David understood that you cannot fight in someone else's armor. Saul dressed him in bronze and a coat of mail and a bronze helmet — the best equipment the world had available. David put it on, tried to walk, and took it off. I cannot go in these, because I am not used to them. He went with the sling and the stones and the name of the Lord of hosts — the equipment that was his, that he had tested, that he knew how to use. And he ran toward Goliath.
The armor Paul describes is not Saul's armor. It is not the world's solution applied to a spiritual problem. It is equipment designed for the specific nature of the fight — against a methodical opponent who is not confused by discipline and boundaries and reasonable responses, because the fight is not primarily on that terrain.
Put on the full armor of God. Not some of it. Not the pieces that feel natural. The full kit. Because the enemy's method is comprehensive and the armor is the comprehensive response.
The thing that keeps not staying addressed — the anxiety, the opposition, the pattern that returns — may not be responding to the tools you are using because it is not the kind of problem those tools were designed for.
Paul is not dismissing the reasonable responses. Therapy, boundaries, discipline — these have their place. But there is a category of opposition that is methodical, targeted, and spiritual in nature — and the response to that category is not more of what has not been working. It is the full armor of God, worn daily, drawn from a strength that is not yours to generate.
David did not defeat Goliath with Saul's armor. He defeated him with what he knew, what fit, what he had tested in the field — and with the name of the Lord of hosts declared out loud over a situation that had intimidated everyone else into paralysis.
You are not fighting alone. You are not fighting with equipment that is too small for the fight. The armor exists. The strength is available. The enemy has a method — and so does God.
This week we put it on, piece by piece.
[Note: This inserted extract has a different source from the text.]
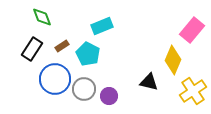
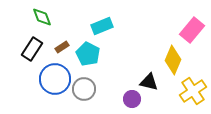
brown rectangle: moved 1 px down
purple circle: moved 23 px right, 3 px down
Today we start by understanding what we are putting it on for.
Where has the fight been not responding to the tools you have been using — and what would it mean to recognize that the fight requires different equipment entirely?
Lord, I have been fighting with the wrong equipment and I am tired of the results. I am not strong enough in myself for what I am facing. Be strong in me \u2014 with your mighty power, not mine. Show me what I am actually up against. I am ready to put on the full armor. I pray this in Jesus' name. Amen.
Today I will: Name the specific thing that keeps not staying addressed — and acknowledge that it may require spiritual equipment rather than personal strategy.
I will watch for: The moment I reach for the same tool that has not been working — and pause to ask whether the fight requires something different.